Newly Found Genes linked With Menopause Could Prevent Cancer and Heart Disease

Scientists have found new gene variants linked with the age at which females experience their first menstrual period and the onset of menopause, which can even help in preventing breast and endometrial cancer and osteoporosis, and cardiovascular disease.

In the collaborative study led by Harvard School of Public Health (HSPH), the researchers have identified 10 genetic variants in two chromosomal regions associated with age at menarche (the first menstrual period), and 13 genetic variants in four chromosomal regions associated with age at natural menopause.

Menarche and natural menopause are two important physiological events in a woman’s life.

The researchers explained that an early onset of menarche and later menopause are well-established risk factors for the development of breast cancer and endometrial cancer.

On the other hand, early menopause increases risk of osteoporosis and cardiovascular disease.

Previous studies have suggested both menarche and menopause may be partially under genetic control.

And thus, to identify common genetic variants influencing these states, the researchers analysed more than 317,000 gene variants in a total of 17,438 women from the Nurses’ Health Study (NHS) and the Women’s Genome Health Study (WGHS) based at BWH.

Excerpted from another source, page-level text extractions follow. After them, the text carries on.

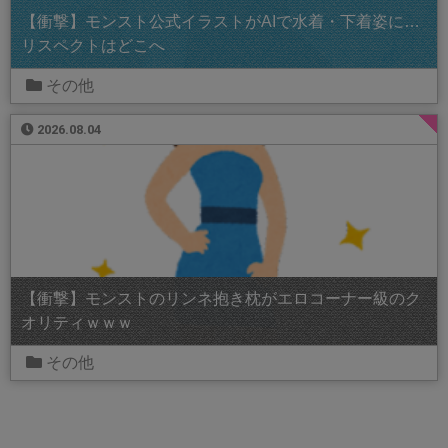
【衝撃】モンスト公式イラストがAIで水着・下着姿に…
リスペクトはどこへ
その他
2026.08.04
【衝撃】モンストのリンネ抱き枕がエロコーナー級のク
オリティｗｗｗ
その他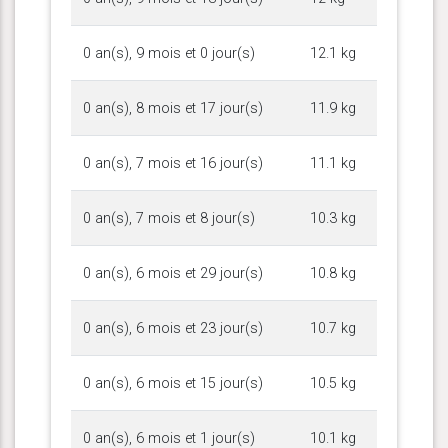
0 an(s), 9 mois et 0 jour(s)
12.1 kg
0 an(s), 8 mois et 17 jour(s)
11.9 kg
0 an(s), 7 mois et 16 jour(s)
11.1 kg
0 an(s), 7 mois et 8 jour(s)
10.3 kg
0 an(s), 6 mois et 29 jour(s)
10.8 kg
0 an(s), 6 mois et 23 jour(s)
10.7 kg
0 an(s), 6 mois et 15 jour(s)
10.5 kg
0 an(s), 6 mois et 1 jour(s)
10.1 kg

“At these newly identified loci, fine mapping or sequencing might lead to identification of the causal variants, and thus expand our knowledge of the underlying physiology and biological regulation of these traits. Insights into the genetic factors influencing the timing of menarche and natural menopause might shed light on normal reproductive function and the prevention of the diseases associated with these two traits,” Nature magazine quoted lead author Chunyan He, a doctoral student at HSPH, as saying.

Daniel Chasman, Director of Computational Biology in the Center for Cardiovascular Disease Prevention at Brigham and Women’s Hospital, said:

“The collaboration of the WGHS and the NHS represents a great example of how large cohorts with genome-wide data can complement each other. While only one locus reached near genome-wide significance in the NHS alone, the meta-analysis of combined data had much more statistical power and revealed a total of two loci for timing of menarche and four for timing of menopause.”

Chasman, also an assistant professor at Harvard Medical School, added: “Of the loci for timing of menopause, three were already strong but not proven candidates in the NHS; these loci reached genome-wide significance in the WGHS alone, supplementing the meta-analysis by a second mode of validation through replication. The remaining locus, for timing of menopause, would not have been identified, even as a candidate, without the joint power of these two cohorts working together.

“Future collaborations will hopefully continue to leverage the combined power of the two cohorts for association studies directed at other clinical characteristics.”

Titled ‘Genome-wide association studies identify loci associated with age at menarche and at natural menopause’, the study has been published online in Nature Genetics.